A few private training-schools also existed, though less than half a dozen in all.]
On July 3, 1839, the first state normal school in the United States opened in the town hall at Lexington, Massachusetts, with one teacher and three students. Later that same year a second state normal school was opened at Barre, and early the next year a third at Bridgewater, both in Massachusetts. For these the State Board of Education adopted a statement as to entrance requirements and a course of instruction (R. 350 b) which shows well the academic character of these early teaching institutions.
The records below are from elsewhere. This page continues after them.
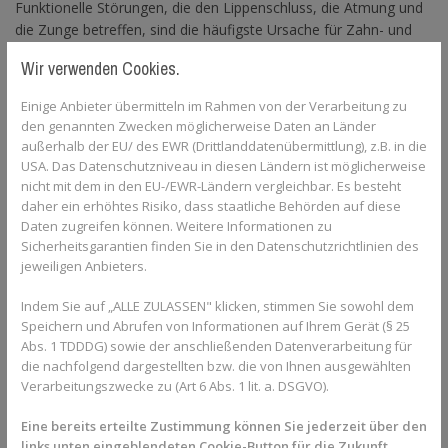
Funktionelle Störungen, die den Lippenschluss, die Atmung und
die Zunge betreffen, sind die häufigste Ursache für Zahn- und
Kieferfehlstellungen, da sie dauerhaft das Kieferwachstum
Wir verwenden Cookies.
beeinflussen. Der erfahrene Fachzahnarzt kann all dies leicht
feststellen und bei rechtzeitiger Diagnose effektiv gegensteuern.
Einige Anbieter übermitteln im Rahmen von der Verarbeitung zu
Und wenn er Entwarnung gibt, können Sie beruhigt sein und sich
den genannten Zwecken möglicherweise Daten an Länder
umso mehr über Ihr stolzes Zahnlückenkind freuen!
außerhalb der EU/ des EWR (Drittlanddatenübermittlung), z.B. in die
USA. Das Datenschutzniveau in diesen Ländern ist möglicherweise
Was wird beim Fachzahnarzt für Kieferorthopädie
nicht mit dem in den EU-/EWR-Ländern vergleichbar. Es besteht
untersucht?
daher ein erhöhtes Risiko, dass staatliche Behörden auf diese
Daten zugreifen können. Weitere Informationen zu
Der Fachzahnarzt für Kieferorthopädie schaut längst nicht nur
Sicherheitsgarantien finden Sie in den Datenschutzrichtlinien des
auf schief stehende Zähne. Es geht um viel mehr:
jeweiligen Anbieters.
die generelle Mundgesundheit und Zahnpflege
Indem Sie auf „ALLE ZULASSEN" klicken, stimmen Sie sowohl dem
den Zahnwechsel
Speichern und Abrufen von Informationen auf Ihrem Gerät (§ 25
die Platzverhältnisse in beiden Kiefern
Abs. 1 TDDDG) sowie der anschließenden Datenverarbeitung für
den Zusammenbiss der Kiefer
die nachfolgend dargestellten bzw. die von Ihnen ausgewählten
die Wachstumsrichtung der Kiefer
Verarbeitungszwecke zu (Art 6 Abs. 1 lit. a. DSGVO).
die Funktion (z. B. Lippenschluss, Zungenlage, Atmung
und Kiefergelenke)
Eine bereits erteilte Zustimmung können Sie jederzeit über den
links unten eingeblendeten Cookie-Button für die Zukunft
Their success was largely due to the enthusiastic support given the new idea by Horace Mann. In an address at the dedication of the first building erected in America for normal-school purposes, in 1846, he expressed his deep belief as to the fundamental importance of such institutions (R. 350
c). By 1860 eleven state normal schools had been established in eight of the States of the American Union, and six private schools were also rendering similar services. Closely related was the Teachers’ Institute, first definitely organized by Henry Barnard in Connecticut, in 1839, to offer four-to six-weeks summer courses for teachers in service, and these had been organized in fifteen of the American States by 1860. Since 1870
the establishment of state normal schools has been rapid in the United States, two hundred having been established by 1910, and many since. The United States, though, is as yet far from having a trained body of teachers for its elementary schools. For the high schools, it is only since about 1890 that the professional training of teachers for such service has really been begun.
4. England. In England the beginnings of teacher-training came with the introduction of monitorial instruction, both the Bell and the Lancaster Societies (p. 625) finding it necessary to train pupils for positions as monitors, and to designate certain schools as model and training schools.